Reiterate Outperform Rating and $35PT – Pandora is continuing on its path to sustained profitability, with meaningful Content Cost Leverage despite slowing user Metrics. We continue to see P executing well despite a consistently crowded competitive set. The building out of the local ad salesforce and continued integration into mainstream radio ad-buying platforms will all combine to improve Mobile monetization. We also view P as having significant strategic value and as a clear derivative on the media retail to media-rental shift and the connected-car
I have also had two separate mindsets in 2014, bullish when the stock had declined from $40 to $22.50, suggesting on May 9th that the stock was oversold and had strategic value (here):
Pandora, like most high valuation/high growth stocks has had a big move from its highs, and further movement down is likely dependent on the broad market at these levels. If the broad market plays catch up to the downside, I would expect the round-tripping to take place, but if large caps continue to hold, smaller cap more speculative names will likely put in a short term bottom soon. Playing for a bounce from here and any potential rumors of it becoming an acquisition target should only be done through defined risk structures
I bought a September Call Spread, and closed it for gains when the stock was $29 in late June.
But as the summer wore on, and it became clear that the competitive landscape was rapidly moving below Pandora’s feet, I took a less sanguine view towards the company’s and the stock’s prospects, from August 14th (here and here):
It is my fundamental view that Pandora is fighting a battle they won’t win and that the weakness displayed in Q2 in RPMs (revenue per thousand hours) and the miss of consensus estimates for active users will only be exasperated when Apple relaunches iTunes/iRadio with Beats which I suspect will be in first half of 2015. Timing will be tricky, and the stock will be prone to short squeezes like yesterday
I have no idea whether Pandora is a legitimate takeout candidate, and I suspect rumors will continue to swirl, but without the takeover premium, Pandora is likely facing increasing competitive headwinds at a time where fundamentals may not justify current valuation.
I closed that bearish position in October for a very healthy gain when the stock was a bit above current levels, down 20% in two months from the trade initiation (here).
So where am I now on the stock and the prospects for the company?
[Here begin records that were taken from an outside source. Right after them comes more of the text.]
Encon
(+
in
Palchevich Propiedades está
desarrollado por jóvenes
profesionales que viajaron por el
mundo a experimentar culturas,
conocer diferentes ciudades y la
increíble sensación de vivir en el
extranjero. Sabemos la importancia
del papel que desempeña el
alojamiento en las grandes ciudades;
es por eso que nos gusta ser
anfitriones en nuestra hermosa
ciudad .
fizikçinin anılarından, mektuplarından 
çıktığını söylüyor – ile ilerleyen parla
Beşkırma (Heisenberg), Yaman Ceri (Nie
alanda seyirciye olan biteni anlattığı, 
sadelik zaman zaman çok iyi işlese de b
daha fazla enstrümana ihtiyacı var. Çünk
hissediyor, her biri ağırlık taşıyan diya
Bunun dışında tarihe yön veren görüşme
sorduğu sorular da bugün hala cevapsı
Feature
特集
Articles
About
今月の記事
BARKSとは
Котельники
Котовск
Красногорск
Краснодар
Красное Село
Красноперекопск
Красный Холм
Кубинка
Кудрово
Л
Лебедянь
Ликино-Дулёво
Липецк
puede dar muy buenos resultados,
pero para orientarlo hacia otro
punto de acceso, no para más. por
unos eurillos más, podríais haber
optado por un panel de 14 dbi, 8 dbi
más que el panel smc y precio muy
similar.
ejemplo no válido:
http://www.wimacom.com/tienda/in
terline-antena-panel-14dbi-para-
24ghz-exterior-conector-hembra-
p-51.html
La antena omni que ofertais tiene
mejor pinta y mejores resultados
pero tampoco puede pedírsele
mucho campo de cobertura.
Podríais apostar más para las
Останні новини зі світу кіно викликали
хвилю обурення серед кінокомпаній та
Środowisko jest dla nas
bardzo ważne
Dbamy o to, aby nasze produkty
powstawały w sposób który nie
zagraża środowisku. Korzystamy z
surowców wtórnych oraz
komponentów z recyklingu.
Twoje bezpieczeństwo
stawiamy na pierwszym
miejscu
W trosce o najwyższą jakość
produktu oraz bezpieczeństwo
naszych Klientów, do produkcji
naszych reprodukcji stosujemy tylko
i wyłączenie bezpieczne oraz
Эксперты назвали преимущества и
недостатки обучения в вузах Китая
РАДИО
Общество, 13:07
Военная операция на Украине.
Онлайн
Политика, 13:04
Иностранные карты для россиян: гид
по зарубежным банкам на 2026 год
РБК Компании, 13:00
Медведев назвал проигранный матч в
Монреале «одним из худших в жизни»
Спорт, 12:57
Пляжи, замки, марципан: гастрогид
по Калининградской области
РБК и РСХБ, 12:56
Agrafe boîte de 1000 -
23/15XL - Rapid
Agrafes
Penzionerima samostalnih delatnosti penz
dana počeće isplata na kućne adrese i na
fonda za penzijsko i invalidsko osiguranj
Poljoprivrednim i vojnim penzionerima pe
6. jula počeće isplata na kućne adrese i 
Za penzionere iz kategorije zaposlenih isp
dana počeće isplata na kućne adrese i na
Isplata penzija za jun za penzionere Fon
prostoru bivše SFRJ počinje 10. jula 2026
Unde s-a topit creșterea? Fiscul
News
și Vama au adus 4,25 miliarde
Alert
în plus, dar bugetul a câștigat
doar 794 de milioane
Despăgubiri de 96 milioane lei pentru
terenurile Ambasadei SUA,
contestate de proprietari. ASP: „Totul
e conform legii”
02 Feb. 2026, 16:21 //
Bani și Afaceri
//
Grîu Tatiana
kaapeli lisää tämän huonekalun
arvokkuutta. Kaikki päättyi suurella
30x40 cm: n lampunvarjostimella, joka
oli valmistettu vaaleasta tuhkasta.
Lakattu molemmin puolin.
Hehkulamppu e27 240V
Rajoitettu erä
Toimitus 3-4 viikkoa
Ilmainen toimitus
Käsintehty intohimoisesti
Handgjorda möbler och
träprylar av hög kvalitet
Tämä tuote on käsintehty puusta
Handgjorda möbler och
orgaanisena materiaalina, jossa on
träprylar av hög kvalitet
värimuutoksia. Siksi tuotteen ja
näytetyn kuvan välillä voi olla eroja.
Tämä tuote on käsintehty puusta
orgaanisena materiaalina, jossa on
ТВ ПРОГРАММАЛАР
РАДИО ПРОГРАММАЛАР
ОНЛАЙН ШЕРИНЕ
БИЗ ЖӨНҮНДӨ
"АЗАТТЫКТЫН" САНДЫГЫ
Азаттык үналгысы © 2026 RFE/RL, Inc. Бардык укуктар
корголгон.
Well, for those holding out for an acquisition, I think it is important to remember that for years, investors thought that digital media pioneers from the Web 1.5 cycle, RealNetworks and Napster, were surely going to be taken over by those looking to leapfrog their competitors. It never heappend, Napster was taken under by Best Buy and I think since shut down, and RealNet, who knows.
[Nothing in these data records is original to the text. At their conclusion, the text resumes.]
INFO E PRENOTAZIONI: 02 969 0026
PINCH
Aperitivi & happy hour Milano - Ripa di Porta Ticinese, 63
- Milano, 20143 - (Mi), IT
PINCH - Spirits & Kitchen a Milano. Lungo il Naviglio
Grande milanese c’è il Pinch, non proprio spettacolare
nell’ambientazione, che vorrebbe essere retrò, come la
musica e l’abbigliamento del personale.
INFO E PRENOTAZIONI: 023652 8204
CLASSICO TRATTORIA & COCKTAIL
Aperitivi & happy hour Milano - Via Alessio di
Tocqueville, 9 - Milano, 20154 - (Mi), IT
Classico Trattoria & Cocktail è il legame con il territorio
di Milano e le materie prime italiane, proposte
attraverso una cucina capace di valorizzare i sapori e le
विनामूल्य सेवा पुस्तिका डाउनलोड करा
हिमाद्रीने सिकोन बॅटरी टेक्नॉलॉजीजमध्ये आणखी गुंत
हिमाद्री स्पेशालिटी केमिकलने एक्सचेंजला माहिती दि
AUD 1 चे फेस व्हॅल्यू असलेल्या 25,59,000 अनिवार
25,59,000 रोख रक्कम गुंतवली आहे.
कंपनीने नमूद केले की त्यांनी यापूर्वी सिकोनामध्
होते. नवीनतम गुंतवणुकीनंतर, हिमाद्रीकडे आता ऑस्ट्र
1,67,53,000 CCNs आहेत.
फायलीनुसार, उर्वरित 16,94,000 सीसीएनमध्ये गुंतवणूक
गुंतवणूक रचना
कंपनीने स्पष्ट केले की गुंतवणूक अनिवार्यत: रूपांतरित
It seems that Apple has made its bed with Beats, but obviously AMZN, FB, GOOGL, MSFT and YHOO, not to mention a media company, could clearly be interested. SO, the mere rumor of a takeout could see the stock back in the mid $20s (ICYMI the CEO bought nearly $500,000 worth of stock a few weeks back.) But I see little reason to play for the big one in either direction with lottery ticket strategies because options prices in Pandora are back near 52 week lows (despite the price of the stock very near 52 week lows) making closer to the money/higher probability directional plays attractive with defined risk:
Implied vol is suprising low for a stock that seems to be very controversial, the set up looks interesting with the stock nearing severely ovserold technical levels with what appears to be increasingly negative sentiment as to the company’s competetive positioning.